Exercise input:
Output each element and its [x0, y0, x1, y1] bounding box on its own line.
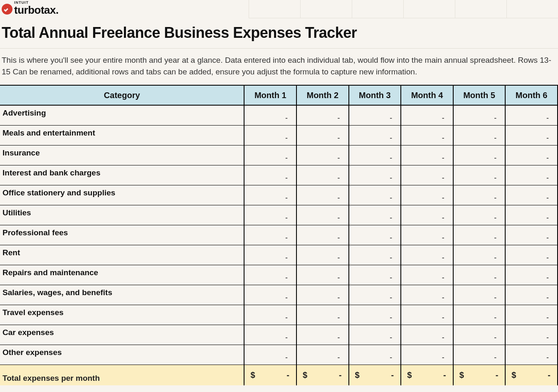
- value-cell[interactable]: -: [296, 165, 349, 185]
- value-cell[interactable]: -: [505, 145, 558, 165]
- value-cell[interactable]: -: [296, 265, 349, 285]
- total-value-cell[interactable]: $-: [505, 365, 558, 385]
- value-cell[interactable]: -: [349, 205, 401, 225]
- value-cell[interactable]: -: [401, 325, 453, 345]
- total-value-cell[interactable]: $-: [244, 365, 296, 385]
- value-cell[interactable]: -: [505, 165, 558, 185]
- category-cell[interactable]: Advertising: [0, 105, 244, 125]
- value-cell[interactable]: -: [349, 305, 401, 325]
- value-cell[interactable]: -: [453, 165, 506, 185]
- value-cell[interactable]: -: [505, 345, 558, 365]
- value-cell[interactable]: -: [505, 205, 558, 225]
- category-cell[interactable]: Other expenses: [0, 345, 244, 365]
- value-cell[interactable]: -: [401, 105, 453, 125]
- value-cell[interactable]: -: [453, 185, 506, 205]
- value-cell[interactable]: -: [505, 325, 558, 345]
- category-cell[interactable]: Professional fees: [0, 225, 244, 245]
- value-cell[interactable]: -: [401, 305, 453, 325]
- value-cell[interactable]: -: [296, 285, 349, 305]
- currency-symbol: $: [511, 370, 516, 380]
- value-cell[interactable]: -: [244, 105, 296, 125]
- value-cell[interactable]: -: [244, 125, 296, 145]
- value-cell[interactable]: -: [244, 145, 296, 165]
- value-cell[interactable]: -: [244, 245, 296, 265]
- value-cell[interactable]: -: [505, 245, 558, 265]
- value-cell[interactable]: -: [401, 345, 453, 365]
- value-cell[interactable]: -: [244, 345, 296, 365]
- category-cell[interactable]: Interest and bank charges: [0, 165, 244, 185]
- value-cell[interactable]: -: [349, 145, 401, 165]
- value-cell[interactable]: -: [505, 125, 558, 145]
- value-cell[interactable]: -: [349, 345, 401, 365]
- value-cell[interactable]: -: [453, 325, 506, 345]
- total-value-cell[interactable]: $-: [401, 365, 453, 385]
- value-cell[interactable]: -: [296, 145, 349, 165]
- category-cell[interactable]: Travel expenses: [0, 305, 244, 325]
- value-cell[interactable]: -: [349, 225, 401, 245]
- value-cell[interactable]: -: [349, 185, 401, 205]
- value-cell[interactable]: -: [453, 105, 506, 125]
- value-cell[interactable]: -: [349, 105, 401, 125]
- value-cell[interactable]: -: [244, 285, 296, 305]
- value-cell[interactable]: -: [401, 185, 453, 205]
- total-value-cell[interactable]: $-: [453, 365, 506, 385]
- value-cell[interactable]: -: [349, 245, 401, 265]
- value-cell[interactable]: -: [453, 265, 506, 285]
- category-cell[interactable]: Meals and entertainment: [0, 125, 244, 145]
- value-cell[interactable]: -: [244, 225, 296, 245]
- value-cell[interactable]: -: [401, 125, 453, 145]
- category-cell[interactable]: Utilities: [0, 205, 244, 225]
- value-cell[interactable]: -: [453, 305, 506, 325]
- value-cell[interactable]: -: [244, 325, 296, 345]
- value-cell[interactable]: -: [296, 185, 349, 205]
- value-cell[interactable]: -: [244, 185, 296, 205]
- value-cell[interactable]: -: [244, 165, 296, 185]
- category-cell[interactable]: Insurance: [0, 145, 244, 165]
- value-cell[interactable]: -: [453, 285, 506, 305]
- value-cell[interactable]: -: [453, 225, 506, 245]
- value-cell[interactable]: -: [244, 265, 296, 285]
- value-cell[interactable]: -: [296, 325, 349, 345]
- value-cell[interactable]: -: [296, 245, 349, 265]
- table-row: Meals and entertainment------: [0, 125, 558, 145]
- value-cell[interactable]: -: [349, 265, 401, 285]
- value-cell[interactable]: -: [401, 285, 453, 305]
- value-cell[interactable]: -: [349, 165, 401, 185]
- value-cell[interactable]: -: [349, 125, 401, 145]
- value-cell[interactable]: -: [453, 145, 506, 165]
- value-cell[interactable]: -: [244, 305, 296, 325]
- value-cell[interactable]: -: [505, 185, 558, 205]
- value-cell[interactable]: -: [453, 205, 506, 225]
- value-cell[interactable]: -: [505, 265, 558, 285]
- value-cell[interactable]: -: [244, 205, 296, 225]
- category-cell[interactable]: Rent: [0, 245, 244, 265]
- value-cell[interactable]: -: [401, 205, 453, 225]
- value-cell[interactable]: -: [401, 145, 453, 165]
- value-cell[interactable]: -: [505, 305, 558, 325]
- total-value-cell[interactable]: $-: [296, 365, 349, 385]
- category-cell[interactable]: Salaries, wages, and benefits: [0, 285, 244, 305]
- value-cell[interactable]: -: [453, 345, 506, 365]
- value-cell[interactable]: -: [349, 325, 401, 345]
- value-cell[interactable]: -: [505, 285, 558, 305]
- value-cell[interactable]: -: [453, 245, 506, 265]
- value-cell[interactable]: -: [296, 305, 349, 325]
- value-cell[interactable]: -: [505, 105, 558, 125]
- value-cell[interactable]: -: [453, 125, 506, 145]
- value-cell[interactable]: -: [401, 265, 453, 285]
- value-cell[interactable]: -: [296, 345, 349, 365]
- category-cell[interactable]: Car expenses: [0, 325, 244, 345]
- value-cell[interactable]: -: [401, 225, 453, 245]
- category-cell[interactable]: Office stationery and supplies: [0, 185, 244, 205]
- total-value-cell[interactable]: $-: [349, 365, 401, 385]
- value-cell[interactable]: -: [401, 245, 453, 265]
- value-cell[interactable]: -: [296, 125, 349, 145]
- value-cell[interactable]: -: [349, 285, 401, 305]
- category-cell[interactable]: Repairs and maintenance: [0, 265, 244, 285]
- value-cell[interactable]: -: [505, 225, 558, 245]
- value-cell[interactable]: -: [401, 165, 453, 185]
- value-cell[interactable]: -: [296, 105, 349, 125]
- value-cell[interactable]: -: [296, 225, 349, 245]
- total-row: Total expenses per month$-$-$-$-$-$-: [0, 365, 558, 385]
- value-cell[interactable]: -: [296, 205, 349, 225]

Required work:
Tell how many lines in the entries contain the string "Meals", and give nothing beyond the number.

Response:
2